The third reason why you may find it difficult to identify and tolerate your emotions is because you lack an adequate vocabulary to describe them. Sometimes, what you’re feeling is beyond words, I’ll give you that, but for those times that you can define your experience, it can help to have the names for your feelings because so often when you can put a name to something, things seem to make more sense. Like when you bump into someone who you haven’t seen for years, and you can’t remember their name. As soon as you remember their name, there is a reestablished sense of connection.
Finally, the last reason so many of us have a tough time getting in touch with our emotional experience is because we so often confuse our thoughts with emotions a to protect ourselves from awareness and the discomfort of our emotions. Emotions are definitely connected to our thoughts but they are not the same thing. For example, “I feel like a failure” is a thought just the same as “I feel like eating pizza”. There are definitely feelings that come up when we have these thoughts, but thoughts are not the same as feelings.

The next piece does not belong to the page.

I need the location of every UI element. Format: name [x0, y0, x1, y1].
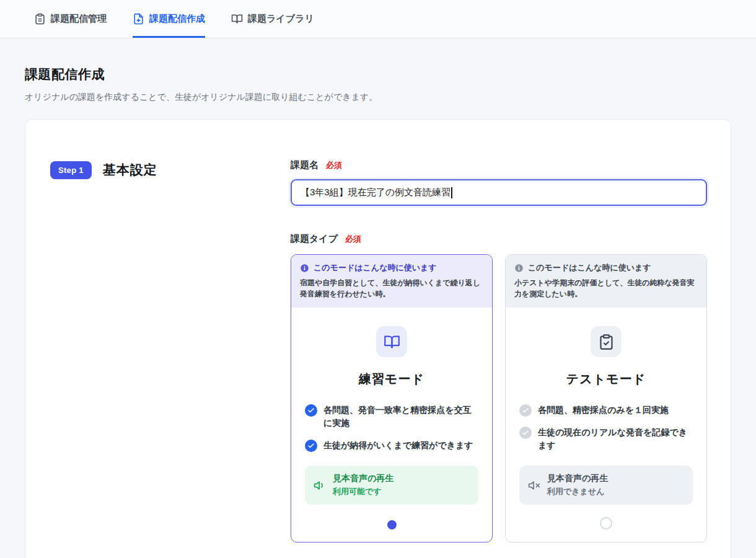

So if you tell me that you “feel like a failure”, I’ll ask you, “What feelings come for you when you think that you’re a failure?”and then some really valuable work begins. as a to protect ourselves from awareness of the emotion.
So what can I do to enhance my emotional awareness?
Well there are a few things you can do to enhance your emotional awareness which will help you feel calmer and more in control.
- Learn the names of emotions.
- Take time to notice your emotional experience (being careful not to confuse your thoughts for emotions).
- Take time to understand your emotional experience.
- Learn to understand what triggers your emotional reaction and determine how well your automatic reactions reflect reality reflect reality.
Of course it’s not always easy to identify or understand your emotional experience because they can be very deeply rooted in long standing patterns of interpreting yourself, others and the world around you.
So sitting with a trained and experienced therapist is by far the best way to exercise your emotional awareness and gain perspective on yourself and your day to day experiences and challenges in life.